In diesem Kapitel werden ausschließlich die länderspezifischen Regelungen betrachtet. Dies bedeutet, dass im Folgenden nur die Ausnahmen von der Grundregel bei der umsatzsteuerlichen Behandlung des grenzüberschreitenden Dienstleistungsverkehrs zwischen Unternehmen (B2B) erläutert werden. Die grundsätzliche Anwendung des Reverse-Charge-Verfahrens wird in dem Kapitel Grundlagen zur Umsatzsteuer beschrieben. Die Umsatzsteueridentifikationsnummer (UID-Nr.) ist in Frankreich wie folgt aufgebaut:

  • Bezeichnung der USt-IdNr in der Landessprache: Numéro individuel d’identification à la TVA
  • Abkürzung Aufbau: N° de TVA
  • Länderkennzeichen: FR
  • Anzahl der weiteren Stellen: 11. Die ersten zwei Stellen sind ein Datenverarbeitungsschlüssel und die weiteren neun Stellen entsprechen der SIREN-Nummer (Identifikationsnummer) des jeweiligen Unternehmens

Beispiel: FR 08 123 456 789

Höhe der Umsatzsteuersätze

Die jeweilig anwendbaren Umsatzsteuersätze ergeben sich aus den Artikeln 278 ff. des Code général des Impôts (CGI - Französisches Steuergesetzbuch)

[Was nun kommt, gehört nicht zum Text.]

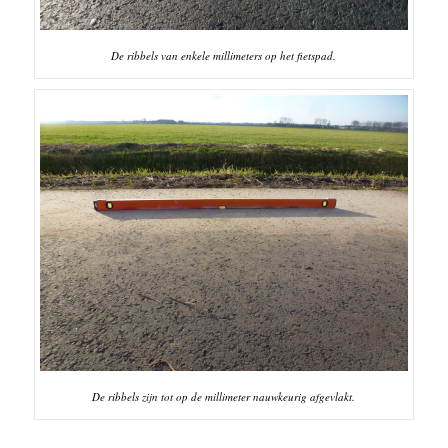
De ribbels van enkele millimeters op het fietspad.
De ribbels zijn tot op de millimeter nauwkeurig afgevlakt.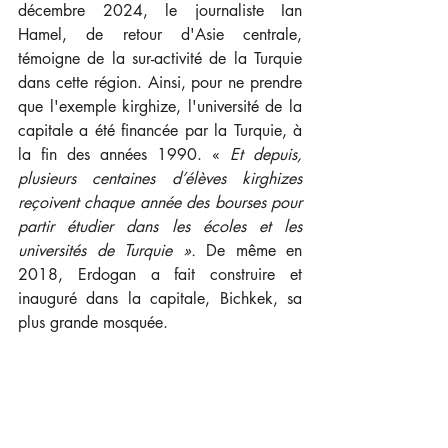
décembre 2024, le journaliste Ian 
Hamel, de retour d'Asie centrale, 
témoigne de la sur-activité de la Turquie 
dans cette région. Ainsi, pour ne prendre 
que l'exemple kirghize, l'université de la 
capitale a été 
financée par la Turquie, à 
la fin des années 1990. « 
Et depuis, 
plusieurs centaines d’élèves kirghizes 
reçoivent chaque année des bourses pour 
partir étudier dans les écoles et les 
universités de Turquie ». 
De même en 
2018, Erdogan a fait construire et 
inauguré dans la capitale, Bichkek, sa 
plus grande mosquée.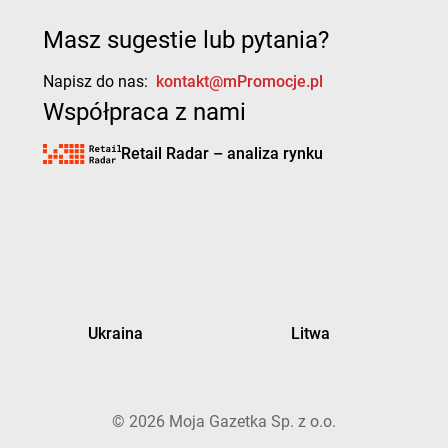
Masz sugestie lub pytania?
Napisz do nas:
kontakt@mPromocje.pl
Współpraca z nami
Retail Radar – analiza rynku
Ukraina
Litwa
©
2026
Moja Gazetka Sp. z o.o.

Der normale Umsatzsteuersatz, der immer dann anwendbar ist, wenn kein anderer Steuersatz greift, beträgt seit Januar 2014 20% (zuvor 19.6%) und gilt für den überwiegenden Teil der Güter und Dienstleistungen in Frankreich und - bis auf wenige Sonderregelungen - auf Korsika. In den Übersee-Departments liegt der normale Umsatzsteuersatz bei 8.5%.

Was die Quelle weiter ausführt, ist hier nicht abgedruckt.